## What you have to do
Throughout the records below, find each line holding "garlic" and copy it.

## Records for this exercise

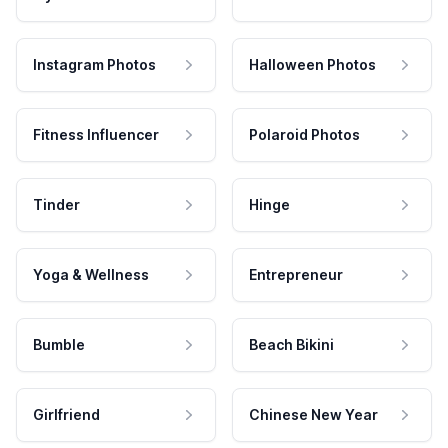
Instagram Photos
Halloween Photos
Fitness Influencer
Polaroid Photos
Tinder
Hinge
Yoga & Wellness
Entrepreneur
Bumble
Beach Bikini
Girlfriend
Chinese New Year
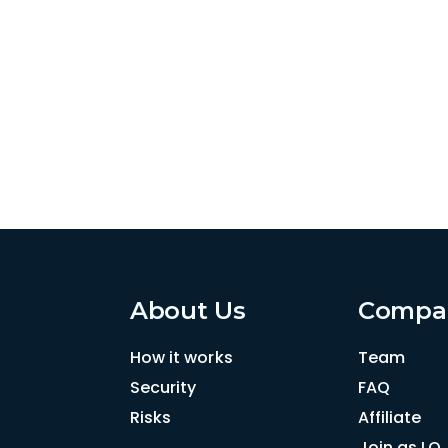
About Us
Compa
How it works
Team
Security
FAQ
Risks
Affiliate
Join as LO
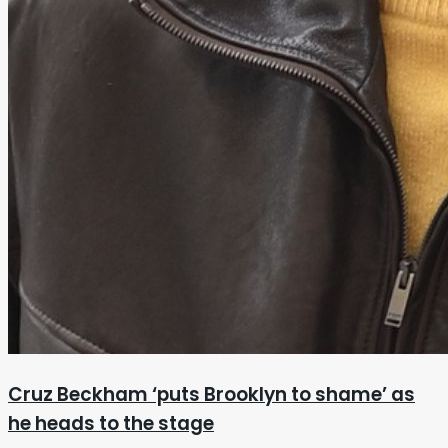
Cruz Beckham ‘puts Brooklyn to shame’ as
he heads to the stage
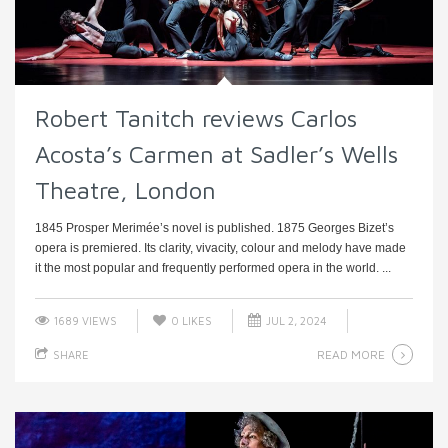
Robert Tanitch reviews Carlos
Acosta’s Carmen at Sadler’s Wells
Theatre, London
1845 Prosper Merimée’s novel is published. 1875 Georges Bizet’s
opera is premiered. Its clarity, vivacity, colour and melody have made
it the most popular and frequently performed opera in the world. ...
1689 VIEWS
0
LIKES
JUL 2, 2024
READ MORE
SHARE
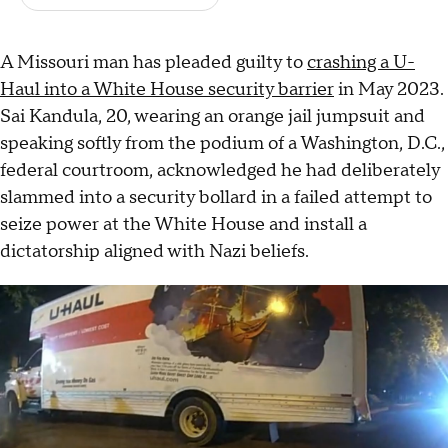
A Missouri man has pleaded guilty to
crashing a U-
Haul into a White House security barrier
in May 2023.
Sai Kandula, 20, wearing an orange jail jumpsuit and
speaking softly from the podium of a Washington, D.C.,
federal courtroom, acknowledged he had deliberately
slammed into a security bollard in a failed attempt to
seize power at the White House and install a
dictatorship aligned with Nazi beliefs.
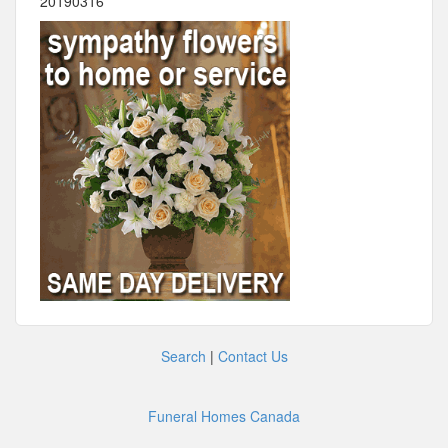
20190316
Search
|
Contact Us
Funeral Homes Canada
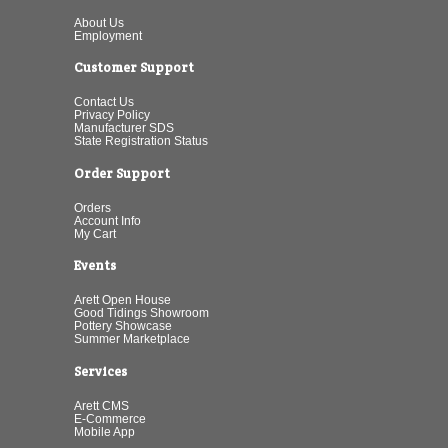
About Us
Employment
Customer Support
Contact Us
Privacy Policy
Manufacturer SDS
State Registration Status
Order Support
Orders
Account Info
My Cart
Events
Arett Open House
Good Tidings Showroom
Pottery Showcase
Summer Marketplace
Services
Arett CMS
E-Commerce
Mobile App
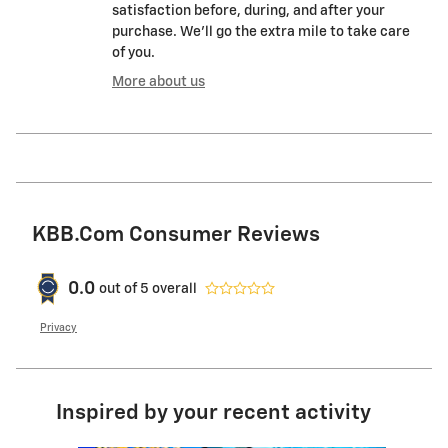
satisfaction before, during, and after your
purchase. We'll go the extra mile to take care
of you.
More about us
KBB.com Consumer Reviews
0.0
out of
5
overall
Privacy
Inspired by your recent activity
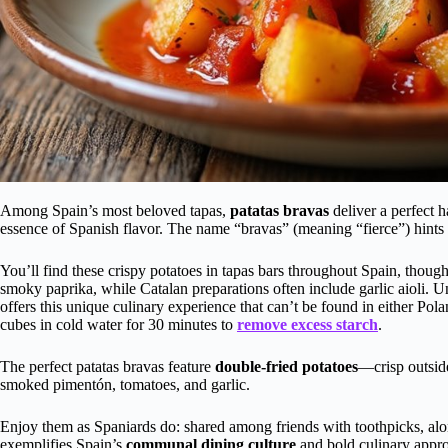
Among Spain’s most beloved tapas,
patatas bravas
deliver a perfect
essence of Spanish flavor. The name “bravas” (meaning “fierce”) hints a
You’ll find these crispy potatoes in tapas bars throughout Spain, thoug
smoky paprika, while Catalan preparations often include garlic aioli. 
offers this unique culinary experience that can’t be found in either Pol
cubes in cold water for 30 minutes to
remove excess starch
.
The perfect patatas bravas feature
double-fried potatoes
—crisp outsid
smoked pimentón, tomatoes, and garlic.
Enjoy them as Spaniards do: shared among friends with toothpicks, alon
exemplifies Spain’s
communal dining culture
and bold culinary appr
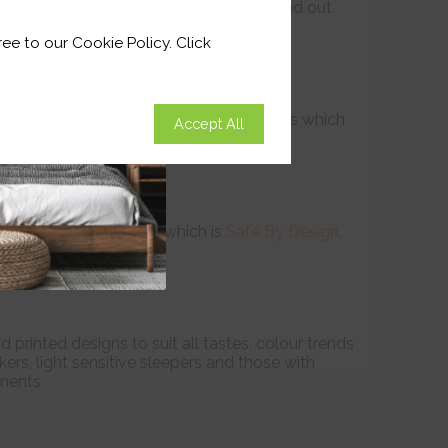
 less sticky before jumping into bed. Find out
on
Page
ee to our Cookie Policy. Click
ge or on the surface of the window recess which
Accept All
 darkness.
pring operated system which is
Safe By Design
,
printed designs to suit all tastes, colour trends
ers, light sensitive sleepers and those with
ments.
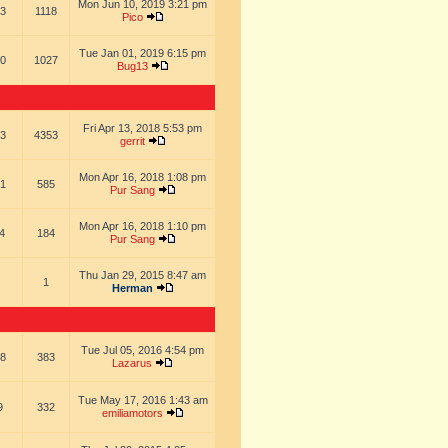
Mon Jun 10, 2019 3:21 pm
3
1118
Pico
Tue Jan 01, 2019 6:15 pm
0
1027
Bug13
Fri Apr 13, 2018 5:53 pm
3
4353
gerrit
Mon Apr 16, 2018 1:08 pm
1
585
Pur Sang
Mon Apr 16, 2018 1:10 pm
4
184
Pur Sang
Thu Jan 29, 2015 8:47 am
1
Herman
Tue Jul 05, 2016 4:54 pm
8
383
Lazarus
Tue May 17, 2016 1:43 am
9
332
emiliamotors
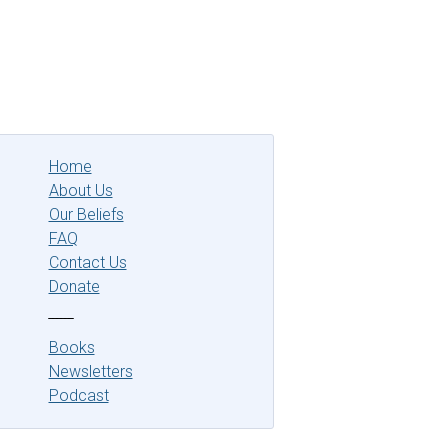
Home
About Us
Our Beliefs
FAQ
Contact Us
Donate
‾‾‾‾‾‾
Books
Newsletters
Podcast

## Output below
smoky paprika, while Catalan preparations often include garlic aioli. 
smoked pimentón, tomatoes, and garlic.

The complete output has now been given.